17 「本当に心配したんですからね」
「あ、はい……ええと、ごめんなさい……?」
「いえ、あぁ、違うんだ……リナに非が無いのは分かっている。分かっているんだが……ジル、捕縛を代わってくれ」
「はい」
片手で顔を覆いながらひどく動揺されたクロウウェル様の様子に、私の方が心配になってしまった。
怒鳴られたのはびっくりしたけど、心配してくれたのは分かっている。後ろにいるベラ王女もとても心配そうに、それでいて心底ホッとして私を見ている。
「これは……!」
ベラ王女の執事が私の手際の良さに、ベラ王女を見て首を横に振るので、ちゃんと説明した。

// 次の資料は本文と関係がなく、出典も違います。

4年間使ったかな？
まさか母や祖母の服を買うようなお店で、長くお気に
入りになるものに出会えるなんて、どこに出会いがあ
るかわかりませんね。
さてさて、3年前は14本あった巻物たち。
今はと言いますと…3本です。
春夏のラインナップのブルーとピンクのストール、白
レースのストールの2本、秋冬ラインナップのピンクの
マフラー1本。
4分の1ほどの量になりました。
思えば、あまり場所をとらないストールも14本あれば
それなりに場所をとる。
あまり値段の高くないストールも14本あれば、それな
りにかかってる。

「あぁ、縄抜けが一番難しい形で縛りました。私が2階から飛び降りて……」
「2階から?!」
「えぇ、普通に向き合ったら負けますから。で、腹這いに倒したところを私を縛っていたロープで……」
「貴女、縛られていたんですか?!」
「はい。高濃度のアルコールで眠らされたようで、その間に……」
「……大概のことには驚かない覚悟と、相応の経験を積んできたつもりなんだけど……」
ベラ王女も神妙な顔で頷いている。クロウウェル様の過去の話にはとても興味があるが、とりあえずは縄の結び目は川で漁をしていた船頭のおじさんゆずりのもやい結びなので、執事に解き方を教えてから、まだ動揺しているクロウウェル様に近づく。
縛られるとかの比ではない力で思い切り抱きしめられ、さすがに苦しくて背中を叩くと少しだけ腕の力は緩んだものの、離す気はないようで。

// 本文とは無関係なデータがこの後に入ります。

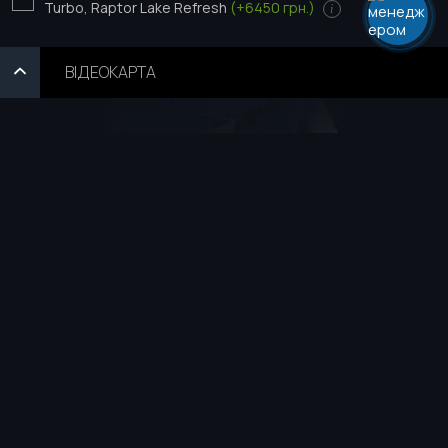
Turbo, Raptor Lake Refresh
(+6450 грн.)
i
ВІДЕОКАРТА
86,695
₴
КУПИТИ
РОЗРАХУВАТИ КРЕДИТ
КАТЕГОРІЇ:
RTX 3050
RTX 3060
RTX 5050
R
RX 9070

「クロウウェル様……、ごめんなさい、心配をおかけして」
「……君に、何かあったら、私は……」
「……助けにきてくださるでしょう? 顔を見て本当にホッとしました」
「もちろんだ。でも、本当に何もなくて……よかった」
あまりに泣きそうな声に、離す気は全くない様子に、ベラ王女に申し訳なさそうな視線を送ると、彼女もほっとした顔で頷いてくれた。
「クロウウェル様、帰りましょう」
「あぁ。……ベラ王女。ご忠告申し上げる。ご友人は選ばれた方がいい」
「……肝に銘じますわ。この度は私が招いた席で、リナ様を大変な目に合わせてしまいました。ホストとして失格です。必ず、必ずお詫びに伺います」
「ベラ王女様、気になさらないで。私に敵が多いのは私のせいであり、クロウウェル様がいい男すぎるからですから。今度は2人でお茶にしましょうね」
私が敢えてクロウウェル様を持ち上げつつベラ王女をフォローすると、また少し腕の力が緩んだ。

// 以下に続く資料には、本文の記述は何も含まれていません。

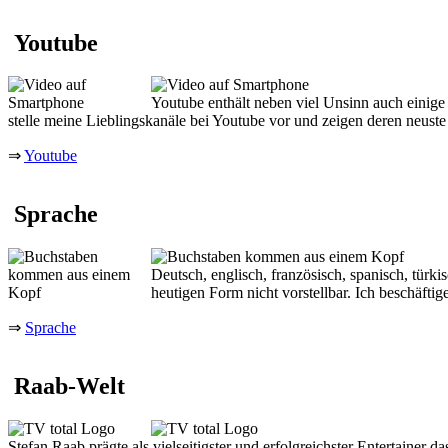
Youtube
Youtube enthält neben viel Unsinn auch einige
stelle meine Lieblingskanäle bei Youtube vor und zeigen deren neuste
⇒
Youtube
Sprache
Deutsch, englisch, französisch, spanisch, türk
heutigen Form nicht vorstellbar. Ich beschäfti
⇒
Sprache
Raab-Welt
Stefan Raab prägte als vielseitigster und erfolgreichster Entertaine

さてどうやって帰るのかな、かに歩きでこのままかな、と思ったら、急に身体が宙に浮いた。反射的にクロウウェル様の首に抱きつく。
「きゃっ……!」
「じっとして。アルコールで眠らされて縛られて2階から落ちて、歩いて帰らせると思う? とにかく、今日はうちに帰るからね」
お姫様抱っこというやつだろうか。
人生初……いえ、もしかして木の上から落ちた時も、こうしてくれていたなら2回目のお姫様抱っこだ。
重くないかなとか、恥ずかしいとか色々と思ったけれど。
怖かったのは、怖かったんです、クロウウェル様。……迎えにきてくれて、本当にありがとう。